Practice really does make perfect. To practice for your interview, start by reviewing the most common questions, such as:
- How Do You Determine Priorities?
- What is the Biggest Mistake You’ve Made?
- Describe a Situation When You Were Able to Diffuse an Angry Coworker
Write down possible answers as you review potential questions, then ask a friend or relative to perform a mock interview so you can get comfortable with the questions and imprint the answers in your mind. Ask your interview partner for a review and work on improving your weaknesses. You’ll feel confident and ready when it’s time for the real thing.
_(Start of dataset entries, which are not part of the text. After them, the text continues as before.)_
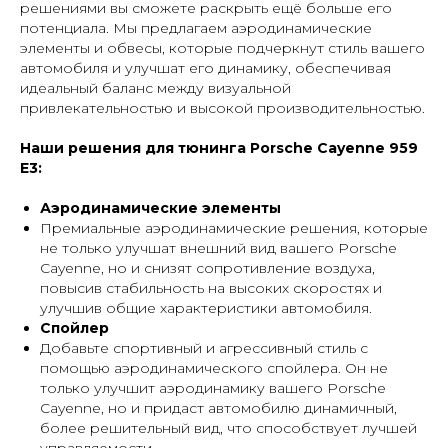
решениями вы сможете раскрыть ещё больше его
потенциала. Мы предлагаем аэродинамические
Наши работы
элементы и обвесы, которые подчеркнут стиль вашего
Адрес: Московская область,
автомобиля и улучшат его динамику, обеспечивая
Северное Серково, 13
идеальный баланс между визуальной
Телефоны: 8-926-9089933
Imperialtuning@mail.ru
привлекательностью и высокой производительностью.
Часы работы с 11:00 до 18:00
Наши решения для тюнинга Porsche Cayenne 959
© Imperial Tuning, 2026
Политика в отношении обработки
E3:
Все права защищены
персональных данных
Согласие на обработку данных
Аэродинамические элементы
Премиальные аэродинамические решения, которые
*** Информация на сайте не является публичной офертой
не только улучшат внешний вид вашего Porsche
Cayenne, но и снизят сопротивление воздуха,
повысив стабильность на высоких скоростях и
улучшив общие характеристики автомобиля.
Спойлер
Добавьте спортивный и агрессивный стиль с
помощью аэродинамического спойлера. Он не
только улучшит аэродинамику вашего Porsche
Cayenne, но и придаст автомобилю динамичный,
более решительный вид, что способствует лучшей
управляемости.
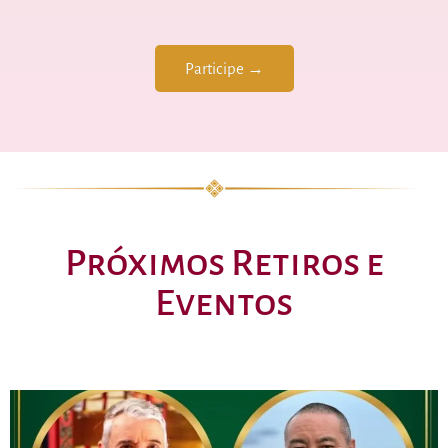
Participe →
Próximos Retiros e
Eventos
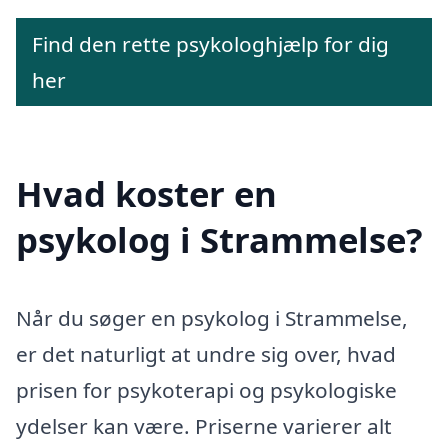
Find den rette psykologhjælp for dig
her
Hvad koster en
psykolog i Strammelse?
Når du søger en psykolog i Strammelse,
er det naturligt at undre sig over, hvad
prisen for psykoterapi og psykologiske
ydelser kan være. Priserne varierer alt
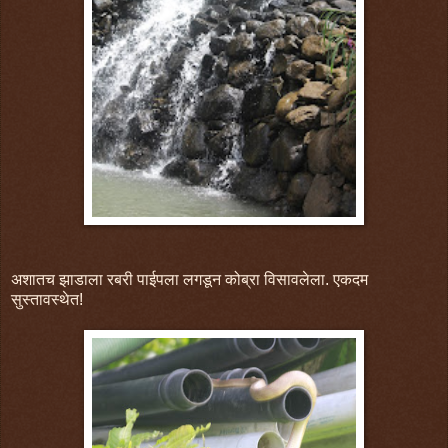
अशातच झाडाला रबरी पाईपला लगडून कोब्रा विसावलेला. एकदम
सुस्तावस्थेत!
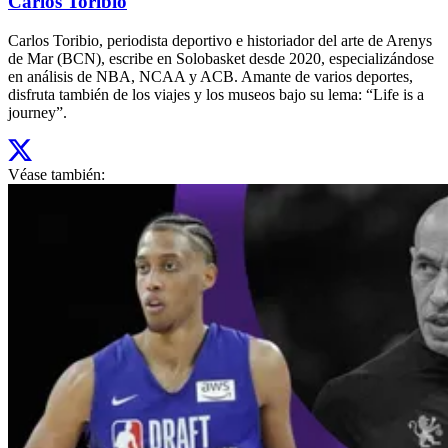
Carlos Toribio
Carlos Toribio, periodista deportivo e historiador del arte de Arenys
de Mar (BCN), escribe en Solobasket desde 2020, especializándose
en análisis de NBA, NCAA y ACB. Amante de varios deportes,
disfruta también de los viajes y los museos bajo su lema: “Life is a
journey”.
Véase también:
Be proactive and ask questions.
Your interviewer will ask if you have any questions at the end of your session. You should always have at least three questions ready to ask; job candidates who don’t ask questions are not as likely to get hired because hiring managers assume they aren’t interested in the role or won’t put much thought into it.
Some questions you might ask for a hospital administrator job are:
- What are the prospects for growth in this position?
- What are the team’s strengths?
- What are the biggest challenges someone in this role can expect?
You’ll need professional references quickly if the hiring manager offers you the job after the interview. Having them ready will save you stress and time, so prepare a list of two former colleagues and a former manager who are willing to speak to your abilities to perform the job of a hospital administrator and who you know will give you a stellar review. Even better if they will write a letter of recommendation for you.
If you are applying for your first full-time job and don’t have former colleagues or a manager for reference, ask a former instructor, volunteer coordinator, classmate or community leader who can vouch for your character and skills.